A European parliament committee probing claims of illegal CIA abductions and detention has written to US Secretary of State Condoleeza Rice asking for cooperation.

But Kurt Volker, principal deputy assistant secretary of state for European affairs, insisted that US security officials would not discuss individual cases.

“We are not going to comment on specifics. That is a matter for governments,” he told journalists.

MEPs have declared their intention to quiz US officials and intelligence agencies over claims that the CIA has run secret detention camps or “torture” flights.

The parliament is certain to raise prominent cases involving a German citizen abducted to Afghanistan and a Muslim cleric allegedly “kidnapped” on Italian soil.

But Volker insists Washington will only discuss broad issues and will not be drawn on individual cases or claims of CIA actions involving European citizens.

“This is a very complex challenge… we are in a war on terror that is different form a conventional war and we have to look at that.”

“The US has chosen to look at it in one way, Europe has chosen another… but we do need to have a dialogue about how we deal with these things,” he said.

“The issue is not ‘did this flight go here’ but how do we deal with this challenge.”

Volker is hoping debate over CIA operations on European soil has moved on from “not well thought out commentary”.

“We want to work together with Europe as a whole,” he stresses.

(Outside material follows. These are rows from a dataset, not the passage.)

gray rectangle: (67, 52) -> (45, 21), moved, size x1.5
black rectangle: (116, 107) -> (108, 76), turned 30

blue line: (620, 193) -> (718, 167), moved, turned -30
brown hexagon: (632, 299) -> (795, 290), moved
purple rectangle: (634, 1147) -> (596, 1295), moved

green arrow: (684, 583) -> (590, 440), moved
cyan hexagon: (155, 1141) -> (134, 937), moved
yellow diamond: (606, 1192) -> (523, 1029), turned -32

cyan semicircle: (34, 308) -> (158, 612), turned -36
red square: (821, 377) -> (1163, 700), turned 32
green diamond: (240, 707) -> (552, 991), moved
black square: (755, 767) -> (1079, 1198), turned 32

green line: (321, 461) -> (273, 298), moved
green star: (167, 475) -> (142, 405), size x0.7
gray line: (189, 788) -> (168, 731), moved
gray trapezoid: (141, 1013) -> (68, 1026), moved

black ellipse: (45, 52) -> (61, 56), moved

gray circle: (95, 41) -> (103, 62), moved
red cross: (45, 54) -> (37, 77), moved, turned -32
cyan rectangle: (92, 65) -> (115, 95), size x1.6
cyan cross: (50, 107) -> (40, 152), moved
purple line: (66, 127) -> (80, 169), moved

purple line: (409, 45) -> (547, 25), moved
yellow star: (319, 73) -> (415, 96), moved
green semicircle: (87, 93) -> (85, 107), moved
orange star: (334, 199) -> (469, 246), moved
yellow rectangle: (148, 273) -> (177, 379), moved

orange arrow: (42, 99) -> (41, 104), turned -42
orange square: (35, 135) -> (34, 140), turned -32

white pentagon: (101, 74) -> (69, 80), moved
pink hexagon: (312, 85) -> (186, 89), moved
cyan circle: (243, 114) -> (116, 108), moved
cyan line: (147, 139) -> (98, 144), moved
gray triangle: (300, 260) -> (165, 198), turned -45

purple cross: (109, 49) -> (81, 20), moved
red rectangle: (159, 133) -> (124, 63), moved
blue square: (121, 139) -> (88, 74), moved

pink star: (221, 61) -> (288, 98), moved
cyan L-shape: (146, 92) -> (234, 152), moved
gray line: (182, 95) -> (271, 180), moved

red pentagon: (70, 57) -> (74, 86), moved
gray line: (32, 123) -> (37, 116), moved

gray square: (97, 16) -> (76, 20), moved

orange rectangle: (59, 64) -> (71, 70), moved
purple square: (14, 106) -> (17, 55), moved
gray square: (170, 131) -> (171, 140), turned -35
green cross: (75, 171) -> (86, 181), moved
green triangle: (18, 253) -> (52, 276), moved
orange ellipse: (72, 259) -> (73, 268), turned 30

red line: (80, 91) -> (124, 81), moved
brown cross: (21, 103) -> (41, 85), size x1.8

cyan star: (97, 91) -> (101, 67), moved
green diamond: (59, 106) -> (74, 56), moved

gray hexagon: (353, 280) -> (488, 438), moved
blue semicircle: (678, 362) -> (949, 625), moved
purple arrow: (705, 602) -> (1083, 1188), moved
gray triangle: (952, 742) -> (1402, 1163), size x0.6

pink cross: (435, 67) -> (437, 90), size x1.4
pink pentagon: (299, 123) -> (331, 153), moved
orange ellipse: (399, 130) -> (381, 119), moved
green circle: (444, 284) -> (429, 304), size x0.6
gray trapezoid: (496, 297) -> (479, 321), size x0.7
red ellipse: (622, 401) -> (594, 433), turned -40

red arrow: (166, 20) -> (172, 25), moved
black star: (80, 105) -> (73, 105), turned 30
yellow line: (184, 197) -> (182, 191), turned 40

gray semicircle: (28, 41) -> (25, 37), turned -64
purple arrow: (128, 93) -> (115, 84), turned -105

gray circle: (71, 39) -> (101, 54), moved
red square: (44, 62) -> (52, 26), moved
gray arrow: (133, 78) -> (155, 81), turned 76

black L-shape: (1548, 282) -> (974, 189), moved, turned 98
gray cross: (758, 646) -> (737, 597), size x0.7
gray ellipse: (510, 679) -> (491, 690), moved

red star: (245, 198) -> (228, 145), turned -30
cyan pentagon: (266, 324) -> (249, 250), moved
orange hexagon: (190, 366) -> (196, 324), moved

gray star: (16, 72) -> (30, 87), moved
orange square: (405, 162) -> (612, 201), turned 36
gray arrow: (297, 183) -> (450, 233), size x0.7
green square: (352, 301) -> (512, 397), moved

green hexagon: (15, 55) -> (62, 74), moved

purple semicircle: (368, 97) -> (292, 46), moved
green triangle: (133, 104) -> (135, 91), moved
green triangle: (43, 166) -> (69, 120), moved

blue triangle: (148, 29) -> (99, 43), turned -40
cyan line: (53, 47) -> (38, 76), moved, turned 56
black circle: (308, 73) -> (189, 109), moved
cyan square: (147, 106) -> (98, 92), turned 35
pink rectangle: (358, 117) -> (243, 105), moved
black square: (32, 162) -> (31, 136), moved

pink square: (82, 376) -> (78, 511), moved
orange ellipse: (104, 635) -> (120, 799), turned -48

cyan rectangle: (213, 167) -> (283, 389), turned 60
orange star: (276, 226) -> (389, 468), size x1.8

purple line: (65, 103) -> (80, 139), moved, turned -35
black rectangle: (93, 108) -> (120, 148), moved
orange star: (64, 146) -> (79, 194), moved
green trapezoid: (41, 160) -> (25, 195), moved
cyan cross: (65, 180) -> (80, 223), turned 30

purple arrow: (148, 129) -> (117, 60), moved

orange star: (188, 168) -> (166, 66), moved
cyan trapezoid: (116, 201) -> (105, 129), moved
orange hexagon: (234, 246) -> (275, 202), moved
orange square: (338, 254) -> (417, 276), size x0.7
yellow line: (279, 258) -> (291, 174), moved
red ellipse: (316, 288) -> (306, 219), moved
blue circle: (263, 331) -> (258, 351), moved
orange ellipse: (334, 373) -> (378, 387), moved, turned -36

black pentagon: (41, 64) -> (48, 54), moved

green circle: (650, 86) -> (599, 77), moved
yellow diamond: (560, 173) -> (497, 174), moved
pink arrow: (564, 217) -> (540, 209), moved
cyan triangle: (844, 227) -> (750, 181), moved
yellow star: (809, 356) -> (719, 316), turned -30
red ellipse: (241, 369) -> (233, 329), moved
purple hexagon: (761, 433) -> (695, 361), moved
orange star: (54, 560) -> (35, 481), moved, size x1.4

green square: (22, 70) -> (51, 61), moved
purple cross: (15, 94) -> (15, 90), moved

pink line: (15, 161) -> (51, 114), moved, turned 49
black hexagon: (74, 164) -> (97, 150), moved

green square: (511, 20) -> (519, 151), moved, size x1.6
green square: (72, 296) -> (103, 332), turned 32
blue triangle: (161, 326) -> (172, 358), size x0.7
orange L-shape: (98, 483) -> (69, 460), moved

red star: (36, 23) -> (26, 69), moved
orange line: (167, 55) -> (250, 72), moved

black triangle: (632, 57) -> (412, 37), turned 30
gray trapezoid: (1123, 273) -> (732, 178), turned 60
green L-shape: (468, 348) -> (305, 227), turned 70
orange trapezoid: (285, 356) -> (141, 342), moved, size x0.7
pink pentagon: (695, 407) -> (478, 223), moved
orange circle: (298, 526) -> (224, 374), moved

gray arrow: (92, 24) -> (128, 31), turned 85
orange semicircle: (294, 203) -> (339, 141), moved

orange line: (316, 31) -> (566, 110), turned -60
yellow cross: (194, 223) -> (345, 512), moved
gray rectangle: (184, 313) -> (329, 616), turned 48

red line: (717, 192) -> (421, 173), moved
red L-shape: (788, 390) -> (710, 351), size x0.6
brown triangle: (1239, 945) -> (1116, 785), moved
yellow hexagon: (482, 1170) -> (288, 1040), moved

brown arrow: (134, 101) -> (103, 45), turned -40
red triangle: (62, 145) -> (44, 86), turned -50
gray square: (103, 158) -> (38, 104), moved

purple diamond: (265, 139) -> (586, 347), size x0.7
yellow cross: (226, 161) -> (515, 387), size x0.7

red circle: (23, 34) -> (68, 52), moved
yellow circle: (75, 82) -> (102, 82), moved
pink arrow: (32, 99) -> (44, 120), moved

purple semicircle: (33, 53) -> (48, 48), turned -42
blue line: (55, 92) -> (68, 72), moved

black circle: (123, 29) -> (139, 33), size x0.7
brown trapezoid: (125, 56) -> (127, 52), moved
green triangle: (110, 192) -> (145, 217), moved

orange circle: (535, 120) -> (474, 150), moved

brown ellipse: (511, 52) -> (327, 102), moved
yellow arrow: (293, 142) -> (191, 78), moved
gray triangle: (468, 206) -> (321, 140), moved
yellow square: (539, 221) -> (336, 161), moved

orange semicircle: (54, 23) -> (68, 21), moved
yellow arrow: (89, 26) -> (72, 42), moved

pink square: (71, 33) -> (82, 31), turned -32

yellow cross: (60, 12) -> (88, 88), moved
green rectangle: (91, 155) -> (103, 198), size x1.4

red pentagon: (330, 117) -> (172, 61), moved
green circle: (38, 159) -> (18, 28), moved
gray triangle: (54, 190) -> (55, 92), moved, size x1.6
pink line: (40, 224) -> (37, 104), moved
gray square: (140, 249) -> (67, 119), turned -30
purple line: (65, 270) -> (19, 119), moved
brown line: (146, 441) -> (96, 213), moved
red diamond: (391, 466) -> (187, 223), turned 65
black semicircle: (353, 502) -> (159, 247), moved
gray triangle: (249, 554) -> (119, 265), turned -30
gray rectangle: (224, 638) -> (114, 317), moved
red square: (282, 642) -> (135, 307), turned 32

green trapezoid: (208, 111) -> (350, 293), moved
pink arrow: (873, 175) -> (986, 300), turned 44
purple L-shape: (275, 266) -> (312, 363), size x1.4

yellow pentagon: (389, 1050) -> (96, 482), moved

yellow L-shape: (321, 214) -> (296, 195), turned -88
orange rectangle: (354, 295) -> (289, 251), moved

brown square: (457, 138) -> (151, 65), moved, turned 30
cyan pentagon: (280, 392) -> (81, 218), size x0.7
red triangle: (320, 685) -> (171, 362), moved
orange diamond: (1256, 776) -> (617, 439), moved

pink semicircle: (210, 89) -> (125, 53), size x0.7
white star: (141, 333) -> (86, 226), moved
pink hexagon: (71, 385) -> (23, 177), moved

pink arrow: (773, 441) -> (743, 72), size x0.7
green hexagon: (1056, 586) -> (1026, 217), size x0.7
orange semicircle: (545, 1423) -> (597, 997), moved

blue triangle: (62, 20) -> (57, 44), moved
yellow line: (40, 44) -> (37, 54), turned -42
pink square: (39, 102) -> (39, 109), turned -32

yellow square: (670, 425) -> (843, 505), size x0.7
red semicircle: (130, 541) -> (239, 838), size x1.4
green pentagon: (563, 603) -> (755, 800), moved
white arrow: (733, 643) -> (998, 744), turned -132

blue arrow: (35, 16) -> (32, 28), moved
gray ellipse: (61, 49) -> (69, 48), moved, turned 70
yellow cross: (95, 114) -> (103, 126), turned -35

“It is not a question of not cooperating, or cooperating, with the European parliament, it is a question of saying we want to work together.”

But UK Socialist MEP Claude Moraes insists the parliament’s investigaton will extend to individual or specific cases.

“There is nothing in our mandate to stop us looking at individual cases. We already have individuals whose cases we are looking at,” he told EUpolitix.

Moraes believes the US is being too quick to rule out cooperation and warns Washington that public opinion can be a powerful political force.

“He is right to raise the difficulty of cooperating with government witnesses, we are more optimistic. We will get specifics, Volker should not be so negative,” he said.

“We do lack legal powers but we will look at the device of naming and shaming. We do not want to do that but we will use the power of public and media opinion if we have to do so.”